Evolução - Depois, a gerente de Desenvolvimento Cooperativo do Sescoop/PR, Maria Emília Pereira, mostrou como vem evoluindo a participação das mulheres no cooperativismo paranaense e nos eventos de formação. “Nós temos em nossos registros que a organização do quadro social do cooperativismo paranaense, com foco em mulheres, começou em meados de 1960, com a criação da União Feminina da Castrolanda. Em 1998, quando o Sescoop/PR surgiu, houve um incentivo e o impulsionamento dos eventos Porém, os temas naquela época eram mais voltados para artesanato, culinária, corte e costura, o que mostra que a formação da mulher ainda estava um pouco restrita às atividades domésticas”, disse de formação e capacitação feminina.. “Esse cenário é muito diferente hoje. Atualmente boa parte dos eventos promovidos pelo Sescoop para mulheres têm foco no desenvolvimento de pessoas, liderança, gestão, administração da propriedade rural, administração de cooperativas, com os cursos de formação de conselheiros, por exemplo”, acrescentou.

Participações - De acordo com ela, em 2019, foram registradas mais de 273 mil participações nos eventos do Sescoop/PR, com as mulheres representando 46% do total, ou seja, quase 126 mil participações femininas. “Esse é o nosso propósito. Nós queremos oportunizar o ensino, a educação, como disse o presidente Ricken, a capacitação para que também a mulher esteja preparada para assumir o seu papel e o seu espaço no ambiente de trabalho mas, também, nas lideranças pois, acreditamos que, dessa forma, estaremos contribuindo para um cooperativismo de igualdade, para um cooperativismo forte, apoiando a organização do quadro social das cooperativas e também da nossa sociedade”, finalizou.

Agradecimentos - Ao final da abertura, a analista do Sescoop/PR, Eliane Lourenço Goulart Festa, ressaltou as mudanças ocorridas no evento, como no nome, no formato e na identidade visual. “Outra novidade é que tivemos a participação ativa das conselheiras do Sistema Ocepar e do Sescoop/PR, que contribuíram de forma significativa na construção do encontro e são nossas convidadas do painel de hoje. A elas, nosso agradecimento especial. Vocês representam as meninas poderosas do cooperativismo”, disse, agradecendo também aos agentes do cooperativismo pelo trabalho que desenvolvem. “Vocês são o elo entre o Sescoop/PR e as cooperativas”, afirmou.

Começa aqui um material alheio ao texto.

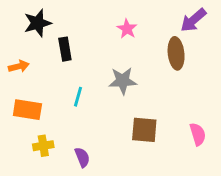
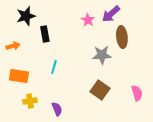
purple arrow: (193, 20) -> (111, 14), moved
gray star: (123, 81) -> (102, 55), moved
brown square: (144, 130) -> (100, 90), turned 30

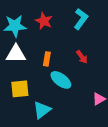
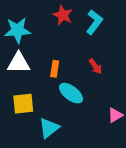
red star: (44, 21) -> (63, 15), moved

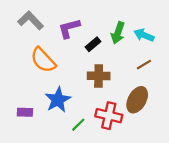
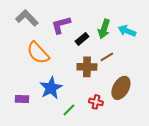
brown line: (144, 65) -> (107, 57), moved
red cross: (109, 116) -> (96, 102), size x0.6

Programação - O Encontro Virtual das Lideranças Femininas Cooperativistas prosseguiu emocionando, com a presença do poeta, cordelista, declamador e palestrante Bráulio Bessa, que falou ao vivo de Fortaleza (CE). Depois, os participantes puderam se inspirar nas histórias de vida e na trajetória de quatro líderes do cooperativismo paranaense: Yuna Bastos, conselheira de Administração da Sicredi União PR/SP, Solange Martins, presidente do Sicoob Unicoob Meridional, Wemilda Feltrin, presidente da Unimed Francisco Beltrão, e Maura Carrara, presidente da Sicredi Nossa Terra, que integraram um painel coordenado pelo superintendente do Sescop/PR, Leonardo Boesche. O Cooper Líder Feminino foi encerrado com o show musical da dupla que é um fenômeno global, o Overdriver Duo.